The truth about Git

Git Object Model


Git Repository

Git repository mirrors the evolution of a project during its lifetime. It is the place where the snapshots taken during the project construction are kept, as all the necessary information to allow the users to navigate through all the snapshots. The snapshot’s structure and snapshot's relations are kept using, what is called, Git objects. The information needed to go through the project is kept in, what is called, Git references. In the next sections we present both of them.

Git Objects

As we have presented before, Git keeps snapshots of how your system looked like on a certain moment in time. This moment in time is represented in Git by a commit. Each commit points to a tree (corresponding to a directory), that represents the structure of your project at that moment. So a tree contains others trees and/or blobs. In Git the files are not stored as such. What keeps is an object called blob that represents the content of files. The relation between the path of a file and the content of that path is kept on the trees corresponding to that path.

Next figure presents an example of a snapshot. We have a commit that points to a tree. This first tree corresponds to the root directory of the project. All the other trees (and blobs) corresponds to some directory (or file) preserving the relation between them.

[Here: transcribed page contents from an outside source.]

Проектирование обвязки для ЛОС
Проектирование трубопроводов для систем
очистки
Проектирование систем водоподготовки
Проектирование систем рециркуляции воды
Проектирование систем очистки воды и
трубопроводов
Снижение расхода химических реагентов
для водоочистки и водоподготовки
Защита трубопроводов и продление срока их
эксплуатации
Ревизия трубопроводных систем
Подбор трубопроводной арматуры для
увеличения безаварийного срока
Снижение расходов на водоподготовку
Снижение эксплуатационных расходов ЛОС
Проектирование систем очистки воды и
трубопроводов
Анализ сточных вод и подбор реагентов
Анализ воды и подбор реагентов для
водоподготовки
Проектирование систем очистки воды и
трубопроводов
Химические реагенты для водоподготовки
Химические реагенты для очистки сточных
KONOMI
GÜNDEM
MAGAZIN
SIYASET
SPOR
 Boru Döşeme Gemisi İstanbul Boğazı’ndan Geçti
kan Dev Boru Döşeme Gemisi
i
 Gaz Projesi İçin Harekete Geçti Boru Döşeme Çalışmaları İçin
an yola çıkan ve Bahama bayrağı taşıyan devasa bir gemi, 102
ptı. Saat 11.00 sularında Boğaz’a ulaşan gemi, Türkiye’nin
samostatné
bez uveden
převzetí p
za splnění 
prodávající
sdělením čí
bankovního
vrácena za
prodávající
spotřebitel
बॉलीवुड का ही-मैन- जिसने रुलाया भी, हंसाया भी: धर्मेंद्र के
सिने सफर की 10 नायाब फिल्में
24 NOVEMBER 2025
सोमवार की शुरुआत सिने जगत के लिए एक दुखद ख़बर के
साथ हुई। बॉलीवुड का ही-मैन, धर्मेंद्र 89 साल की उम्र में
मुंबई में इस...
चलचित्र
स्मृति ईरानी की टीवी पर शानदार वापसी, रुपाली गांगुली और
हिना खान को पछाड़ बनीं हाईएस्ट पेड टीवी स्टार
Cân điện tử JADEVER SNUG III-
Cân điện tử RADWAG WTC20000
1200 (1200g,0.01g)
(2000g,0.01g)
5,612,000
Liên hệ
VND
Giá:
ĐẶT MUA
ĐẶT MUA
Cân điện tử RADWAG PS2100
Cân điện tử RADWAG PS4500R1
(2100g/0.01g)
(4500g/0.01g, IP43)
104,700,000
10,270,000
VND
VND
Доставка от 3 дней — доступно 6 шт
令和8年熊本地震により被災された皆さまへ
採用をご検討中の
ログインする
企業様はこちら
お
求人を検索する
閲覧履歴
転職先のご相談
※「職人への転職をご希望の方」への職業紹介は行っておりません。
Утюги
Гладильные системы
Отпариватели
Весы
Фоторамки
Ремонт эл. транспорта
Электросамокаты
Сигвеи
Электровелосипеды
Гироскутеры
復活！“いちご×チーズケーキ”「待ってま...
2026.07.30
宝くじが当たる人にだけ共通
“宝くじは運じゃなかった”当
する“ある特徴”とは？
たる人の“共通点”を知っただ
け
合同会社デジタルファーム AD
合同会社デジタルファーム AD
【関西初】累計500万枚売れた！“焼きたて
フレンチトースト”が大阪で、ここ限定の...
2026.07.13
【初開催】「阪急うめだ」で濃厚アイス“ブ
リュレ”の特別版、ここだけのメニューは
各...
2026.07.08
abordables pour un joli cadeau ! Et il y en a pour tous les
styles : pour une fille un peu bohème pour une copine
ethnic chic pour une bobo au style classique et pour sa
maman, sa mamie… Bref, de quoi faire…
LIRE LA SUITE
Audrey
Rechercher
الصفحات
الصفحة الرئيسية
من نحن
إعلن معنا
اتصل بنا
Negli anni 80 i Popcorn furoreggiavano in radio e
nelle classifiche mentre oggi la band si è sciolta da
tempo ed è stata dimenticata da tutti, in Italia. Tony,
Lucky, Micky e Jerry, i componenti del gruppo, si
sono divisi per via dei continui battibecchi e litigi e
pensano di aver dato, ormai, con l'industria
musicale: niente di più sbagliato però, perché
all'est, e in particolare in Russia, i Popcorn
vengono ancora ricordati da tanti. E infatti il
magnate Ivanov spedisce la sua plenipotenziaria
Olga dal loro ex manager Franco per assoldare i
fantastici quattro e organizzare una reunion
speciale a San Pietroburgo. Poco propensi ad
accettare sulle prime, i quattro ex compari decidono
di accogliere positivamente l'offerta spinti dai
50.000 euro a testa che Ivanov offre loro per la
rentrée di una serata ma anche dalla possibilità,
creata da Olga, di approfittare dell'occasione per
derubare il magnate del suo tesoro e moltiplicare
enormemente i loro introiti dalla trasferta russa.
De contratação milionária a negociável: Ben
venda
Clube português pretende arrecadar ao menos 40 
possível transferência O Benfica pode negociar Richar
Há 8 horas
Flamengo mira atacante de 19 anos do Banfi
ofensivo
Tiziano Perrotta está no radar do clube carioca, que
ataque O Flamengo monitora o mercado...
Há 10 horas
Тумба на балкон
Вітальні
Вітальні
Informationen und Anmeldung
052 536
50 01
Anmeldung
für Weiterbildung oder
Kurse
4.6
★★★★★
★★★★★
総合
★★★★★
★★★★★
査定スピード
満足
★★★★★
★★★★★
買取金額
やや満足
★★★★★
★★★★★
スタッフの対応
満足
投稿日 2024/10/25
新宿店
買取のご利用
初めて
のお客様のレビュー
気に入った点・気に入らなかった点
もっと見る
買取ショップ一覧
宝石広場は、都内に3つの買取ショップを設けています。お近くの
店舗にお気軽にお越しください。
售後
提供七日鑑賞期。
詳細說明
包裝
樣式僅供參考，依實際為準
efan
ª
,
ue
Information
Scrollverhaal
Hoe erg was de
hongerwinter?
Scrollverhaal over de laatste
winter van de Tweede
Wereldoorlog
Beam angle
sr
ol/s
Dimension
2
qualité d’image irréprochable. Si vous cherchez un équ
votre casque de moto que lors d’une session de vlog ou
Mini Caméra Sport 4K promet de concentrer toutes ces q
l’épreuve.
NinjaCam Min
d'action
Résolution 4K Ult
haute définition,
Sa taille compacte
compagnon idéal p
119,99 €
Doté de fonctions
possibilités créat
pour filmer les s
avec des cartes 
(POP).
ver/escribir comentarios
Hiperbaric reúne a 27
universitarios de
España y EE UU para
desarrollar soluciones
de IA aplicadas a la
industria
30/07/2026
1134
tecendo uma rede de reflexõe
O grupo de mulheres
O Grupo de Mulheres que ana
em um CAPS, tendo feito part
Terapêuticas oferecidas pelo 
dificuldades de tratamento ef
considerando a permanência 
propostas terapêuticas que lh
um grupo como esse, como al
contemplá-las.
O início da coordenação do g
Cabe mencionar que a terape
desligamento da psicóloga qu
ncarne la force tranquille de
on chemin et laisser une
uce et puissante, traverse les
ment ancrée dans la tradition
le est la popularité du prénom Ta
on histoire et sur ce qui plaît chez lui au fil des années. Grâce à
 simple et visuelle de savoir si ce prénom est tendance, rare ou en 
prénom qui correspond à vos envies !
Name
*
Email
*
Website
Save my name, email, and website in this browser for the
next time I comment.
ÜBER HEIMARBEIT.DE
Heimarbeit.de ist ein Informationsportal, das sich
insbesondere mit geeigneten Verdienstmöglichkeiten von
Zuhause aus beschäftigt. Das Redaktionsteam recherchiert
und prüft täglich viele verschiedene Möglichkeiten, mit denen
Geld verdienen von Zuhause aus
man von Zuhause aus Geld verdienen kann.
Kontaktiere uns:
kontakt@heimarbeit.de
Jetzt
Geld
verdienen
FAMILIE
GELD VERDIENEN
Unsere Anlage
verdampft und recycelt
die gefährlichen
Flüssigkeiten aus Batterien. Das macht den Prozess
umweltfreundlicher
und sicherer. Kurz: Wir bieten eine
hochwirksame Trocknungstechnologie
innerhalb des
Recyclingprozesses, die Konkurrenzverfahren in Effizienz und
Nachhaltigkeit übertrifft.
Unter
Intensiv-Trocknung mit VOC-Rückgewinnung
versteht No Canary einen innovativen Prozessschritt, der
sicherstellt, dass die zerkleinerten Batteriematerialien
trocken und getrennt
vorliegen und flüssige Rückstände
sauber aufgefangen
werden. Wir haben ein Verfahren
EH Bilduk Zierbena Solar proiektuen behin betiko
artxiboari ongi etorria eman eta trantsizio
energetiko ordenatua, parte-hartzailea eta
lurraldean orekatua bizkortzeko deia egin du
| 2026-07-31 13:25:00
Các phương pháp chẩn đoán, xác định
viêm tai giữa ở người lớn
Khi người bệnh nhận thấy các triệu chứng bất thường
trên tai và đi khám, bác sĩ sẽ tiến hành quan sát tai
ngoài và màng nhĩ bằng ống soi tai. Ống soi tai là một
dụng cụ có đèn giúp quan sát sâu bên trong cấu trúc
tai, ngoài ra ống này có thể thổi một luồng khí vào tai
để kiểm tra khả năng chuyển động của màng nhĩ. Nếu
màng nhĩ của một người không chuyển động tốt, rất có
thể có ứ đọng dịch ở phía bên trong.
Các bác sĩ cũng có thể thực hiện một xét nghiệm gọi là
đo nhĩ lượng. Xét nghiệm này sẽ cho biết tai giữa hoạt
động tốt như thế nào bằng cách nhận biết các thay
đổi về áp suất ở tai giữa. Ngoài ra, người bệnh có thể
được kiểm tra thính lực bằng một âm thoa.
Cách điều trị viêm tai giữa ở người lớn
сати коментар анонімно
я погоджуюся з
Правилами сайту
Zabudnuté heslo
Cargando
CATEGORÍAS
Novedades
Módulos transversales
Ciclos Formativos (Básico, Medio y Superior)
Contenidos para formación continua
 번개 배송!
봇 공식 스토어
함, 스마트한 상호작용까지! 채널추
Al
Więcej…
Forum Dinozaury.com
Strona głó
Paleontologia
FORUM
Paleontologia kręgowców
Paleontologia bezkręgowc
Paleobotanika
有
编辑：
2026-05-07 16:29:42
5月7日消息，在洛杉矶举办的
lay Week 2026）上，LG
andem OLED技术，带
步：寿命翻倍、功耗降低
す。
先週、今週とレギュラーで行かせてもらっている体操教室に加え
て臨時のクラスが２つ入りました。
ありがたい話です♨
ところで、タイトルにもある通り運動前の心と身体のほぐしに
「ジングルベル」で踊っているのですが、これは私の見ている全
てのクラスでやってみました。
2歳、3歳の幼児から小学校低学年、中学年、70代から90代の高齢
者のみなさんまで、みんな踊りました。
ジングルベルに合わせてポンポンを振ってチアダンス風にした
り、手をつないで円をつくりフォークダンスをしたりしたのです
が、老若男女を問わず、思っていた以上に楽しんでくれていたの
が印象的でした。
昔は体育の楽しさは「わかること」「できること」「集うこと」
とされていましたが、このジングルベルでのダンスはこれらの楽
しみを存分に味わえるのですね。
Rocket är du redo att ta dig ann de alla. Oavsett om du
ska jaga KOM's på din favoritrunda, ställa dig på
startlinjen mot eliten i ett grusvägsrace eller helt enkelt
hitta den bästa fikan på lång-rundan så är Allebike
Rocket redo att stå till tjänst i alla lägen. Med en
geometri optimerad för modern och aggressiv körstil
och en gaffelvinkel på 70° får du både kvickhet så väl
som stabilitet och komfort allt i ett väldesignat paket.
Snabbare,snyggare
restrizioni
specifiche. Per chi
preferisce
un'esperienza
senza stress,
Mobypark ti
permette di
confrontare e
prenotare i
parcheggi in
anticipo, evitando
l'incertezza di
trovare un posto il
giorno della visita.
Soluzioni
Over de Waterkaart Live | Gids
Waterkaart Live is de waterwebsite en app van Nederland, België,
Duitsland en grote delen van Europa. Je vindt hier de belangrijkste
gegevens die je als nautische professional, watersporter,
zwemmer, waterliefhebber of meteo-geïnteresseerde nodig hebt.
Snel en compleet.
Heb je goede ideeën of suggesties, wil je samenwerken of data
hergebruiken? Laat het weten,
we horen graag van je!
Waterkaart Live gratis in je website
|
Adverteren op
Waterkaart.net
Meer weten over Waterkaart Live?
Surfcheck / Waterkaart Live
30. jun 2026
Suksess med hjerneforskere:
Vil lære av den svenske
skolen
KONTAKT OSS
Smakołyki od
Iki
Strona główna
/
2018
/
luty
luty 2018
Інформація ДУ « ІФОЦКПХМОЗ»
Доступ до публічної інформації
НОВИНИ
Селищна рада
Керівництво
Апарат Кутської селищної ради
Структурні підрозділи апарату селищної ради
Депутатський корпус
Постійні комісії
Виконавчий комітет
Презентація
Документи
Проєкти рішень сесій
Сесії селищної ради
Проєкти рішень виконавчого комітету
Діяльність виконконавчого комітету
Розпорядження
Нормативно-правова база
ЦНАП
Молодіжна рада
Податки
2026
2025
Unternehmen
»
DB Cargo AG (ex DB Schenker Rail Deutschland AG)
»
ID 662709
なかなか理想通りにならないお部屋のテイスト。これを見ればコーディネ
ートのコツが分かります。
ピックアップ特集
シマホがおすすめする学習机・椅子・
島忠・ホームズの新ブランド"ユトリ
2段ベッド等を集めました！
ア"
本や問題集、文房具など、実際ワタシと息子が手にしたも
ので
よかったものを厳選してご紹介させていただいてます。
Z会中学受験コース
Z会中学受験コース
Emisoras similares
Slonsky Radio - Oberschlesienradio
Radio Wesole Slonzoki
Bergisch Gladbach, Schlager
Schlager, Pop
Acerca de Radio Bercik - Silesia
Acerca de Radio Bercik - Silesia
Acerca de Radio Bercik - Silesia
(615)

In the next sections a detailed description about each object is given, but for now something that is useful to know is that each object is identified by a 40-character string. This string is calculated by taking the SHA I hash of the contents of the object. This approach has many advantages, being the two more important, in our opinion, the fact that it is possible to compare two objects only by comparing the hash and if two objects have the same content then only one of them is kept.

Figure 3

Blob

A blob object, as said before, represents the content of a file and the blob identifier is calculated from the blob content. So if we have two files exactly with the same content, only one blob will be stored, even if, they have different names. This happens because the blob is not directly associated to a file. The relation between a path (of a file) and a blob is kept in the tree object. Figure 3 shows an example of a blob representing two files.

Tree

A tree is nothing else than a map from names to blobs and other trees. Also here, a tree is not associated to any specific directory. If two directories have exactly the same content they will be represented by the same tree object. Having the same content means having exactly the same relations, or in other words, we have exactly the same names in both trees and each name corresponds exactly to the same objects in both trees.

Commit

The commit object, is like a snapshot of the project on a certain moment in time. A commit object has more variety of information than the two objects addressed before. Looking a commit, it is possible to find out the following:

  1. Author - The person responsible for the change on the project.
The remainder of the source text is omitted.